PMB : Non ! Je suis catégorique sur ce point. Vous savez, les délestages sont causés par un déficit de production et que l’offre devient inférieure à la demande. Ce qui ne risque pas d’arriver car nous sommes aujourd’hui à 1.300 Mégawatts de capacité alors que la demande tourne autour de 700 Mégawatts. Nous avons même suffisamment de marge pour nous permettre de procéder à l’entretien de nos installations ; Une chose qui était inimaginable avant 2012. A cette période, il suffisait qu’un groupe de 15 ou 9 Mégawatts tombe pour que l’on procède à des délestages et quand il arrivait que l’on perde GTI c’était le black out total parce que notre parc n’était pas résilient.
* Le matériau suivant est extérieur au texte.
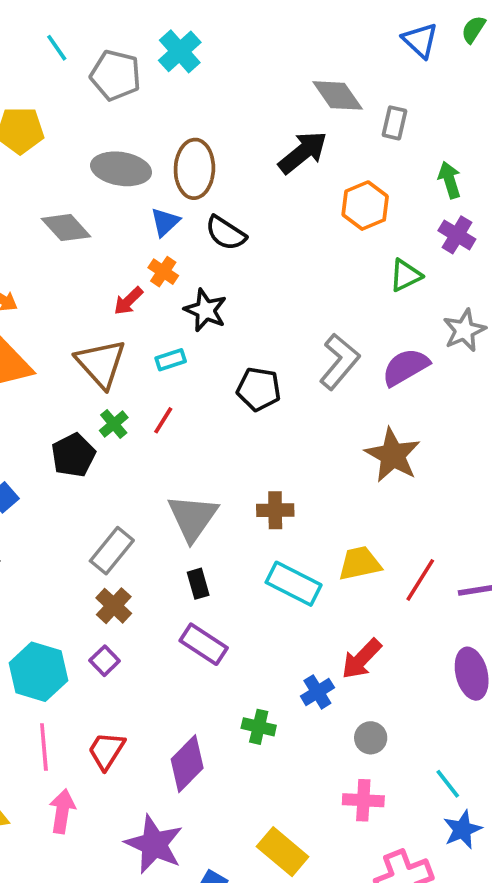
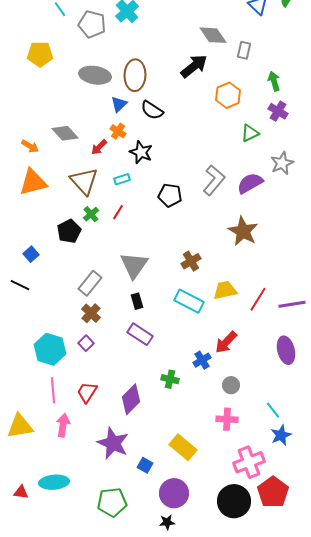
gray diamond: (66, 228) -> (65, 133), moved
brown cross: (275, 510) -> (191, 261), moved, turned -30

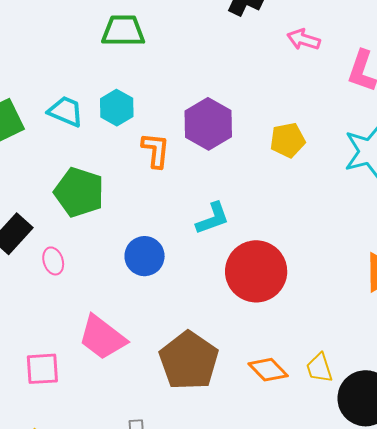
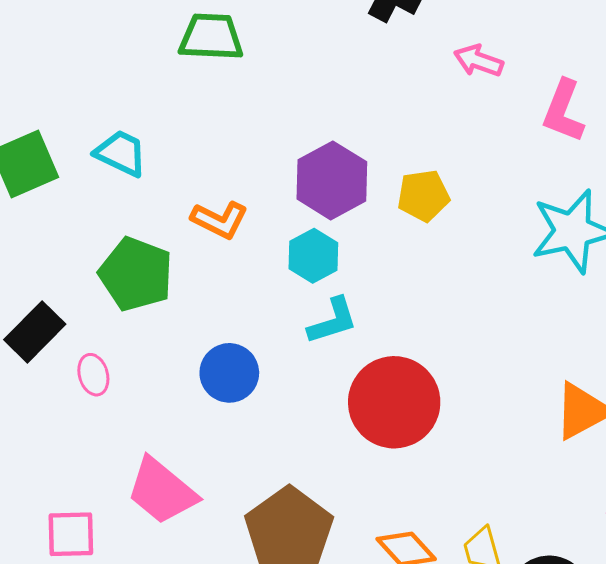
cyan hexagon: (117, 108) -> (313, 256), moved
yellow pentagon: (288, 140) -> (423, 196), moved
orange L-shape: (156, 150) -> (220, 220), moved, turned 108

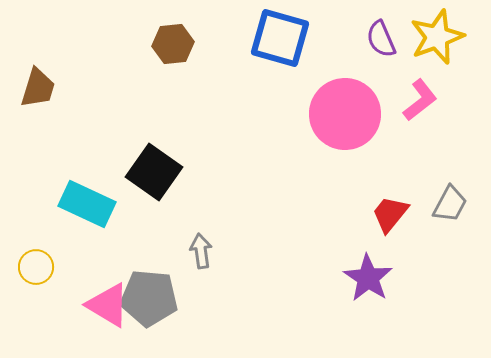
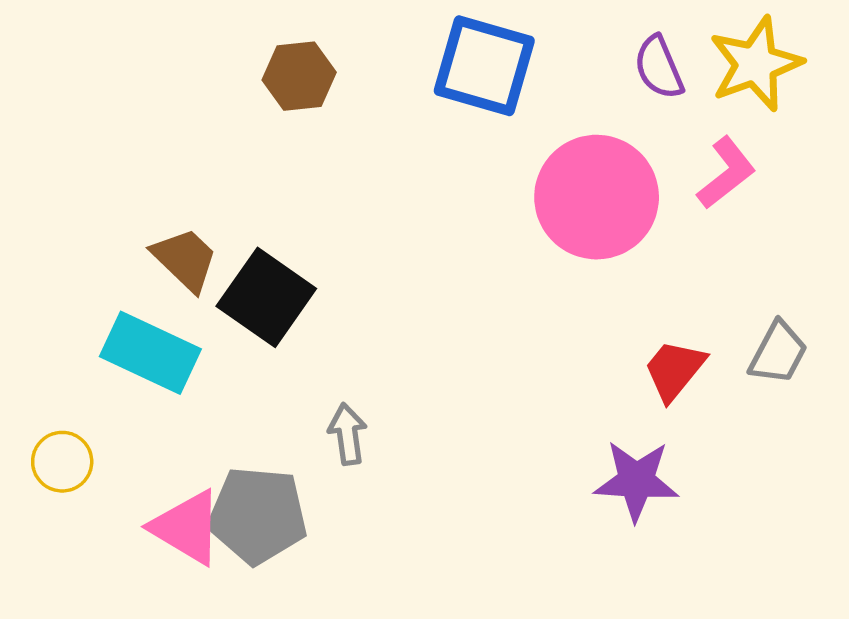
brown trapezoid: (38, 88) -> (185, 259), moved, turned -63
purple star: (368, 278) -> (636, 481), turned -30

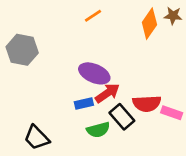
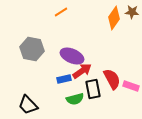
orange line: (93, 16) -> (61, 12), moved
gray hexagon: (22, 50) -> (32, 49), moved
red semicircle: (147, 104) -> (112, 79), turned -115
black rectangle: (122, 117) -> (93, 89), turned 30

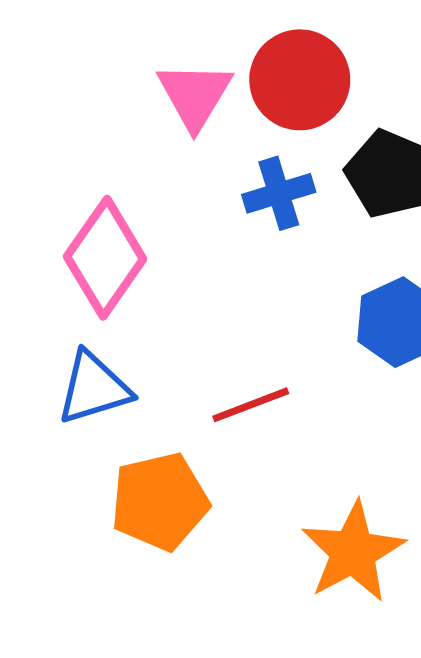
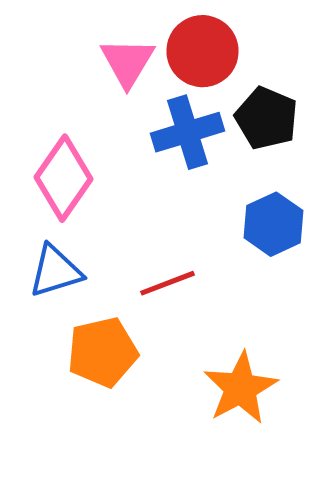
blue cross: (279, 193) -> (188, 132), size x1.4

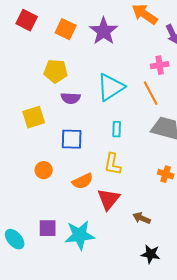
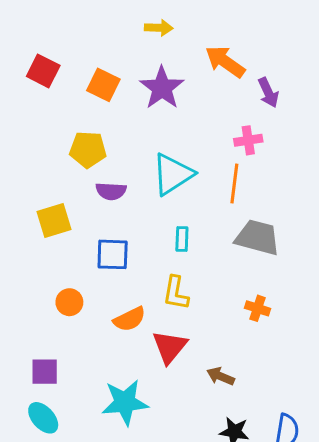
orange line: (151, 93) -> (234, 183), turned 35
purple square: (48, 228) -> (45, 372), moved
cyan ellipse: (15, 239) -> (43, 418), moved

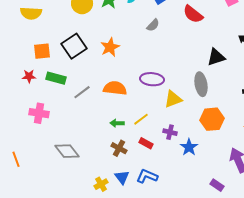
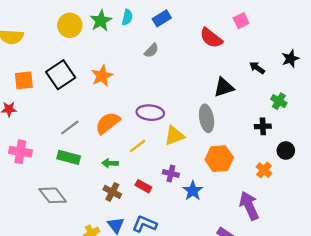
red semicircle: (193, 14) -> (211, 38), moved
green rectangle: (56, 78) -> (69, 157), moved
orange semicircle: (115, 88) -> (108, 123), turned -45
yellow line: (141, 119) -> (138, 146), moved

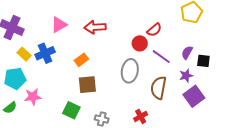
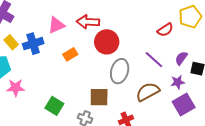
pink triangle: (59, 25) -> (56, 25), moved
red semicircle: (154, 30) -> (165, 30), moved
red circle: (140, 43) -> (107, 42), moved, size x1.5
brown square: (87, 85) -> (99, 97), moved
brown semicircle: (159, 88) -> (148, 92), turned 45

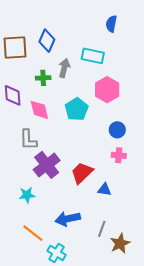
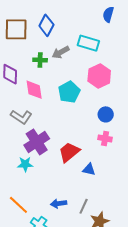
gray arrow: (64, 68) -> (61, 52), turned -138
gray L-shape: (28, 140) -> (21, 117), turned -60
cyan star: (27, 195) -> (25, 164), moved
blue arrow: (68, 219) -> (59, 204), moved, size x0.7

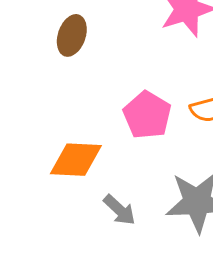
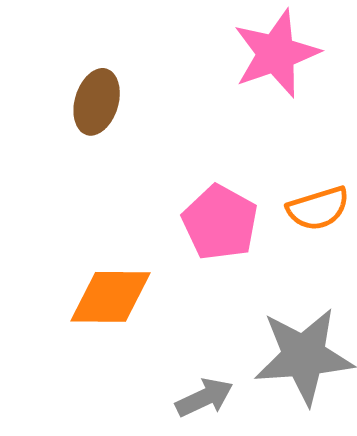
gray arrow: (119, 210) -> (204, 398), moved, turned -66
Savez vous que depuis le 19 Juillet 2016, nous avons perdu la centrale de Sendou qui fait 115 Mégawatts et pourtant cela n’a pas eu d’impact sur la qualité du service offert. Ce qui est une première.

SL : La centrale de Sendou, parlons-en. Qu’est ce qui est prévu pour elle ?

PMB : Sur instruction du Chef de l’Etat, cette centrale sera transformée au gaz.

SL : Est-il prévu une prochaine baisse des coûts ?

PMB : Oui bien sûr. Avec l’arrivée du gaz dans nos machines, nos coûts de production vont baisser de près de 40% et le contrôle des revenus nous permettra de répercuter cette baisse sur les tarifs au grand bonheur de nos compatriotes.

SL : Monsieur le Directeur Général, pour finir, pouvez vous nous expliquer facilement ce réajustement et pourquoi l’on ne doit pas parler de hausse ?

PMB : Souleymane, de manière plus simple, imaginez que vous achetiez un produit qui coûte réellement 1.000 francs à 500 francs juste parce qu’il y’a quelqu’un qui accepte de prendre en charge pour vous les 500 autres francs. Si un jour, votre soutien vous met 400 francs au lieu des 500 habituels parce qu’il a d’autres priorités et que vous payez maintenant 600 francs. Allez vous parler de hausse ou de réajustement ? Nous sommes dans le même cas de figure car jusqu’ici la réalité des prix ne sont pas appliqués et que l’Etat continue de subventionner.

SL : Merci pour votre disponibilité Monsieur Bitèye.

PMB : C’est moi. Pour finir permettez moi de remercier toutes les sénégalaises et tous les sénégalais qui nous ont fait confiance jusqu’ici et qui nous ont permis d’arriver à cette qualité de service en si peu de temps.

 

P.S : Ceci est un dialogue fictif avec son caractère imaginatif appartenant au domaine de la fiction.